Annem masanın üstünde ki peçeteyi eline alarak Hızlıca salondan ayrıldı. Arkasından büyük adımlarla annemi takip ederek merdivenleri çıktım. Yatak odasına girerek yorganı bir çırpıda yere attı ve babamım yastığına doğru eğildi. Yastığın üzerinden babama ait olan bir kaç tel saçı alıp peçeteye sardı ve bana döndü.

"Eğer bu doğruysa..." Devam edemeden gözünden bir damla yaş süzüldü. Hızlıca kollarımı anneme dolayarak sarıldım. Sarılmama karşılık vermemişti. Ve öylece ağlamıştı.

Annemden uzaklaşarak gözlerini sildim. Annem hiçbir tepki vermeden makyaj masasının önünde ki çantasını eline aldı ve odadan ayrıldı. Usul usul onu arkasından takip ettim.

Bir yanım söylediğim için pişmanlık duyarken diğer yanım ise rahat bir nefes almıştı. Annemi yalanların arasından kurtarmıştım yani...Öyleydi. Gerçekleri görmesini sağlayacaktım.

"Çabuk ol İris." Diye seslendi annem. Merdivenlerin başında durmayı bırakıp hızlıca aşağıya indim. Annemin arkasından evden çıkıp arabaya yerleştim.

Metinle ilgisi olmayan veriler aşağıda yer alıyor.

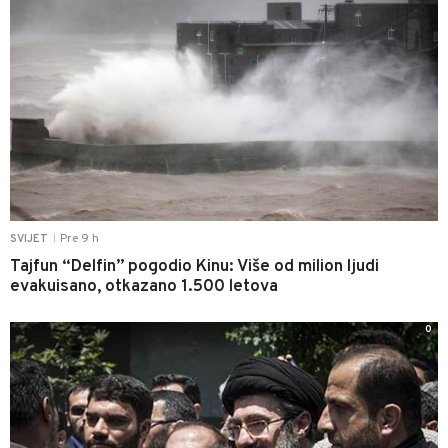
Pre 9 h
SVIJET
|
Tajfun “Delfin” pogodio Kinu: Više od milion ljudi
evakuisano, otkazano 1.500 letova
0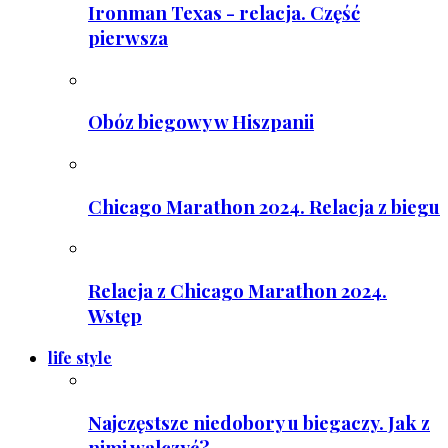
Ironman Texas - relacja. Część
pierwsza
Obóz biegowy w Hiszpanii
Chicago Marathon 2024. Relacja z biegu
Relacja z Chicago Marathon 2024.
Wstęp
life style
Najczęstsze niedobory u biegaczy. Jak z
nimi walczyć?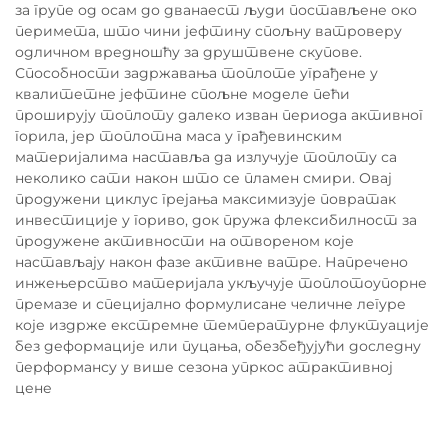
за групе од осам до дванаест људи постављене око
перимета, што чини јефтину спољну ватроверу
одличном вредношћу за друштвене скупове.
Способности задржавања топлоте уграђене у
квалитетне јефтине спољне моделе пећи
проширују топлоту далеко изван периода активног
горила, јер топлотна маса у грађевинским
материјалима наставља да излучује топлоту са
неколико сати након што се пламен смири. Овај
продужени циклус грејања максимизује повратак
инвестиције у гориво, док пружа флексибилност за
продужене активности на отвореном које
настављају након фазе активне ватре. Напречено
инжењерство материјала укључује топлотоупорне
премазе и специјално формулисане челичне легуре
које издрже екстремне температурне флуктуације
без деформације или пуцања, обезбеђујући доследну
перформансу у више сезона упркос атрактивној
цене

Annem arabayı çalıştırdıktan sonra hastaneye doğru sürmeye başladı. Başımı anneme çevirip baktım. Sinirli görünüyordu. Çünkü dediklerimin gerçek olmasından korkuyordu belki de babamın daha önce bir kaç açığını yakalamış fakat umursamamıştı benim söylediğim şey ile de taşlar yerine oturuyordu.
Annem bir elini direksiyondan çekip hırsla saçlarından geçirdi. Kızarık gözleriyle yolu izlerken ağlamamak için kendini sıktığı belliydi.

.
.
.

Annemle birlikte hastanenin kantinin de oturmuş sonuçların çıkmasını bekliyorduk. Annem benim ile bir kez olsun göz teması kurmamış ve konuşmamıştı. Bu hali beni daha da çok üzerken dudaklarımı araladım.